II. U.S. Department of Labor

A. Appropriations Request

  • $10 million for activities to address the misclassification of workers.

B. Maintaining Strong Support for Worker Protections

  • The Budget includes nearly $1.9 billion for the DOL’s work­er protection agencies, putting them on sound footing to meet their responsibilities to defend the health, safety, wages, working conditions, and retirement security of American workers.
  • The Administration is also pursuing a combination of executive and legislative actions to strengthen these laws and their enforcement, so workers can earn wages that will allow them to sustain their families, be protected from discrimination, return home safely at the end of a day’s work, and retire with dignity.

C. Strengthening Penalties for Those who Disregard Their Responsibilities to Their Workers

  • The Budget calls for legislation to assess a $5,000 penalty per violation against employers that intentionally keep fraudulent wage and hour records or no records at all.
  • In addition, the Admin­istration will act on recommendations made by the Government Accountability Office (GAO) and the Administrative Conference of the United States by proposing to improve the Federal Civil Penalties Inflation Adjust­ment Act, which was established to maintain the deterrent effect of civil monetary penal­ties Government-wide through timely and predictable inflationary adjustments, but has fallen short because of its structure and implementation.

D. Modernizing Unemployment Insurance

The Budget proposes a suite of reforms to modernize the Unemployment Insurance (UI) program.

  • The Budget includes a UI modernization fund that would provide incentive payments to States that adopt measures to expand both program eligibility and work-based learning opportunities and training for unemployed workers.

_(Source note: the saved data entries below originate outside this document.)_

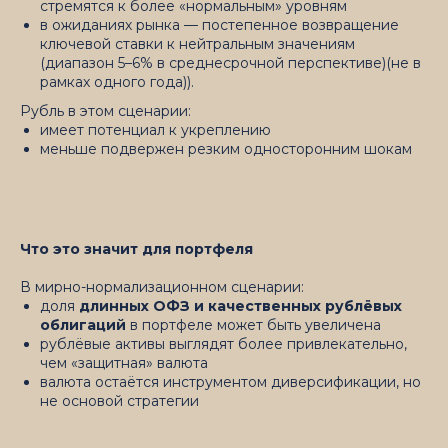
стремятся к более «нормальным» уровням
в ожиданиях рынка — постепенное возвращение
ключевой ставки к нейтральным значениям
(диапазон 5–6% в среднесрочной перспективе)(не в
рамках одного года)).
Рубль в этом сценарии:
имеет потенциал к укреплению
меньше подвержен резким односторонним шокам
Что это значит для портфеля
В мирно-нормализационном сценарии:
доля
длинных ОФЗ и качественных рублёвых
облигаций
в портфеле может быть увеличена
рублёвые активы выглядят более привлекательно,
чем «защитная» валюта
валюта остаётся инструментом диверсификации, но
не основой стратегии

A State can receive incentive payments if it adopts two measures that expand eligibility and two measures that improve connections to training and employment. States that maintain these changes for at least four years would also receive a bonus payment.

E. Building Evidence with Administrative Data

Funding is requested to provide support for ongo­ing Bureau of Labor Statistics programs and to:

  • add an annual supplement to the Current Population Survey (CPS) to capture data on contingent work and alternative work arrangements in odd years, and on other topics in even years
  • The Budget would require States that receive new Federal funding for UI modernization to allow broad­er statistical use of the UI earnings records they already provide to the Census Bureau for the LEHD. The UI re­form package would also provide incentives for States to improve UI data quality and to take advantage of these data to provide UI recipients with better information on workforce opportunities.